Lasa, AV, Mašínová, T, Baldrian, P, Fernández-López, M
PloS one. 2019;(3):e0214422
Abstract
Due to the ability of soil bacteria to solubilize minerals, fix N2 and mobilize nutrients entrapped in the organic matter, their role in nutrient turnover and plant fitness is of high relevance in forest ecosystems. Although several authors have already studied the organic matter decomposing enzymes produced by soil and plant root-interacting bacteria, most of the works did not account for the activity of cell wall-attached enzymes. Therefore, the enzyme deployment strategy of three bacterial collections (genera Luteibacter, Pseudomonas and Arthrobacter) associated with Quercus spp. roots was investigated by exploring both cell-bound and freely-released hydrolytic enzymes. We also studied the potential of these bacterial collections to produce enzymes involved in the transformation of plant and fungal biomass.

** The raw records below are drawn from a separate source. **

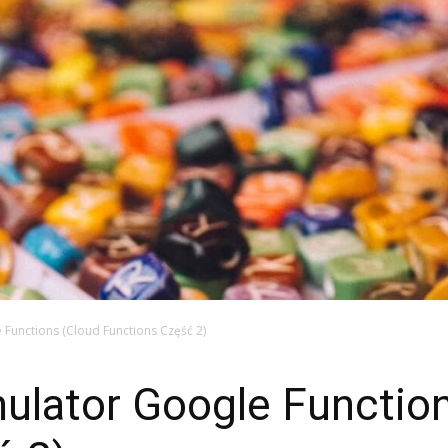
 Functions (Cloud Functions Część 2)
ulator Google Functio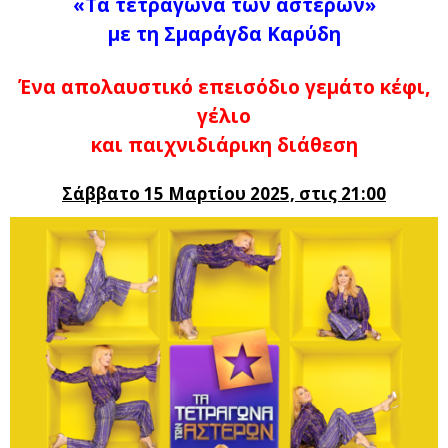
«Τα τετράγωνα των αστέρων»
με τη Σμαράγδα Καρύδη
Ένα απολαυστικό επεισόδιο γεμάτο κέφι,
γέλιο
και παιχνιδιάρικη διάθεση
Σάββατο 15 Μαρτίου 2025, στις 21:00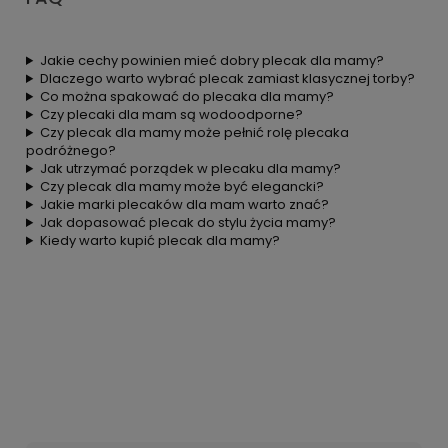
Jakie cechy powinien mieć dobry plecak dla mamy?
Dlaczego warto wybrać plecak zamiast klasycznej torby?
Co można spakować do plecaka dla mamy?
Czy plecaki dla mam są wodoodporne?
Czy plecak dla mamy może pełnić rolę plecaka
podróżnego?
Jak utrzymać porządek w plecaku dla mamy?
Czy plecak dla mamy może być elegancki?
Jakie marki plecaków dla mam warto znać?
Jak dopasować plecak do stylu życia mamy?
Kiedy warto kupić plecak dla mamy?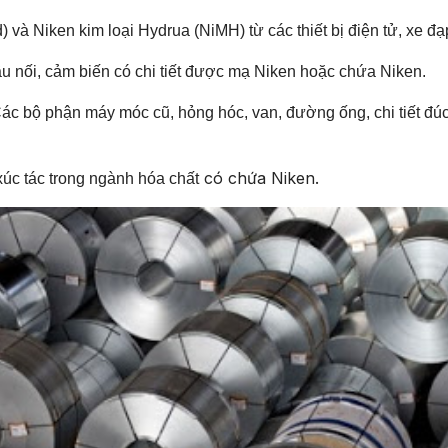
 và Niken kim loại Hydrua (NiMH) từ các thiết bị điện tử, xe đạ
đầu nối, cảm biến có chi tiết được mạ Niken hoặc chứa Niken.
ác bộ phận máy móc cũ, hỏng hóc, van, đường ống, chi tiết đúc
có chứa Niken.
xúc tác trong ngành hóa chất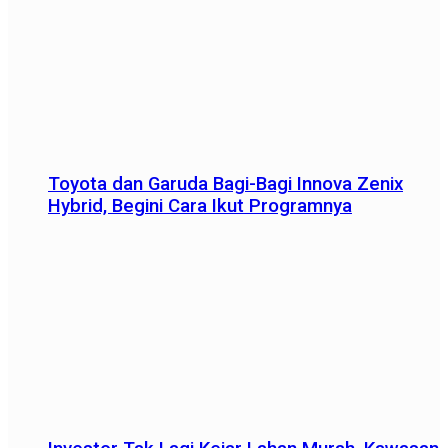
Toyota dan Garuda Bagi-Bagi Innova Zenix
Hybrid, Begini Cara Ikut Programnya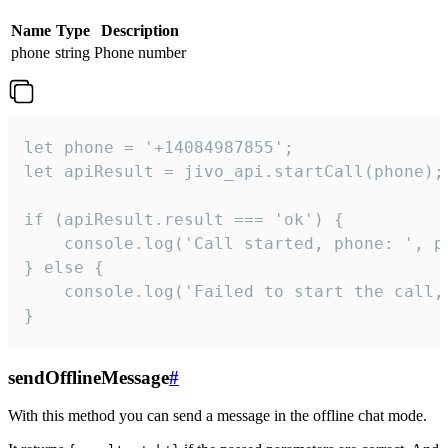
Name
Type
Description
phone
string
Phone number
let phone = '+14084987855';

let apiResult = jivo_api.startCall(phone);

if (apiResult.result === 'ok') {

    console.log('Call started, phone: ', ph
} else {

    console.log('Failed to start the call,
}
sendOfflineMessage
#
With this method you can send a message in the offline chat mode.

Remarkably, the cell-associated enzymes accounted for the vast majority of the total activity detected among Luteibacter strains, suggesting that they could have developed a strategy to maintain the decomposition products in their vicinity, and therefore to reduce the diffusional losses of the products. The spectrum of the enzymes synthesized and the titres of activity were diverse among the three bacterial genera. While cellulolytic and hemicellulolytic enzymes were rather common among Luteibacter and Pseudomonas strains and less detected in Arthrobacter collection, the activity of lipase was widespread among all the tested strains. Our results indicate that a large fraction of the extracellular enzymatic activity is due to cell wall-attached enzymes for some bacteria, and that Quercus spp. root bacteria could contribute at different levels to carbon (C), phosphorus (P) and nitrogen (N) cycles.